Starting at the first line of the material below and stopping after the line that includes "In de meeste gevallen kunnen wij binnen", write the lines out again exactly. Drop any pictures.

#### Data supplied:
○ ○ ○ ○ ○
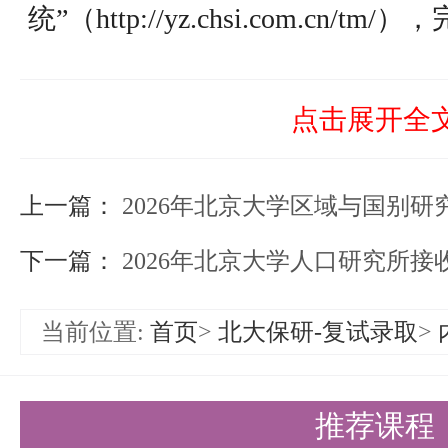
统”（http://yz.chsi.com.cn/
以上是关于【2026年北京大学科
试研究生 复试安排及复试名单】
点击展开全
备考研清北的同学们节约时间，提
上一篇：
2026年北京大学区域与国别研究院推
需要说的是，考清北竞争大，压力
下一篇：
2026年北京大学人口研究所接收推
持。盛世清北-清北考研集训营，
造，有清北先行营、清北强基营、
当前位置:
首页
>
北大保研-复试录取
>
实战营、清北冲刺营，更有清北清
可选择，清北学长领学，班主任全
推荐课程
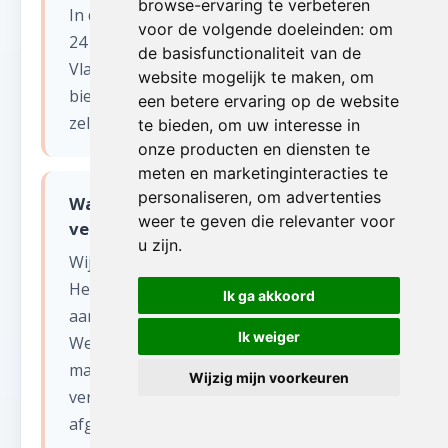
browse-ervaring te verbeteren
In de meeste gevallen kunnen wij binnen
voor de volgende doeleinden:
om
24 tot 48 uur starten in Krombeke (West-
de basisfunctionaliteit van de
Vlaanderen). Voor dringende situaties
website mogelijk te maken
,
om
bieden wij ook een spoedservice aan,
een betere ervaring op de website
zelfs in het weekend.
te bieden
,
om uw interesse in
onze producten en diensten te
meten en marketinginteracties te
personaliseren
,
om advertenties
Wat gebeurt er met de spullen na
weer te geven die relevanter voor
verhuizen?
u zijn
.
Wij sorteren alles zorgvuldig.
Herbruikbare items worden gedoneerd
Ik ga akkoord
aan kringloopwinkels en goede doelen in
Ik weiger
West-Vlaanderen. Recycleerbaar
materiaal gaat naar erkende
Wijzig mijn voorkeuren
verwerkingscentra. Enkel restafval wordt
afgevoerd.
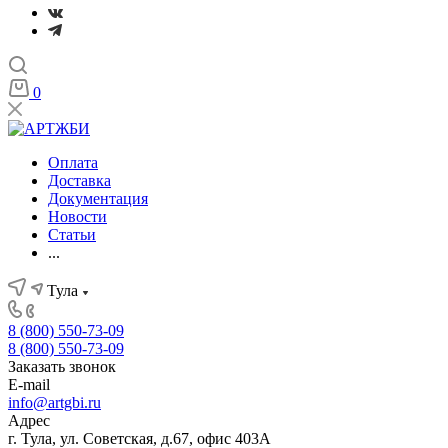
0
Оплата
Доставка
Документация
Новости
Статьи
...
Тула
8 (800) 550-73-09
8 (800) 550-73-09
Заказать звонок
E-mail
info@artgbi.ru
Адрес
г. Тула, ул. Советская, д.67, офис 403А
○ ○ ○ ○ ○
#### Expected output:
统”（http://yz.chsi.com.cn/
以上是关于【2026年北京大学科
试研究生 复试安排及复试名单】
点击展开全
备考研清北的同学们节约时间，提
上一篇：
2026年北京大学区域与国别研究院推
需要说的是，考清北竞争大，压力
下一篇：
2026年北京大学人口研究所接收推
持。盛世清北-清北考研集训营，
造，有清北先行营、清北强基营、
当前位置:
首页
>
北大保研-复试录取
>
实战营、清北冲刺营，更有清北清
可选择，清北学长领学，班主任全
推荐课程
browse-ervaring te verbeteren
In de meeste gevallen kunnen wij binnen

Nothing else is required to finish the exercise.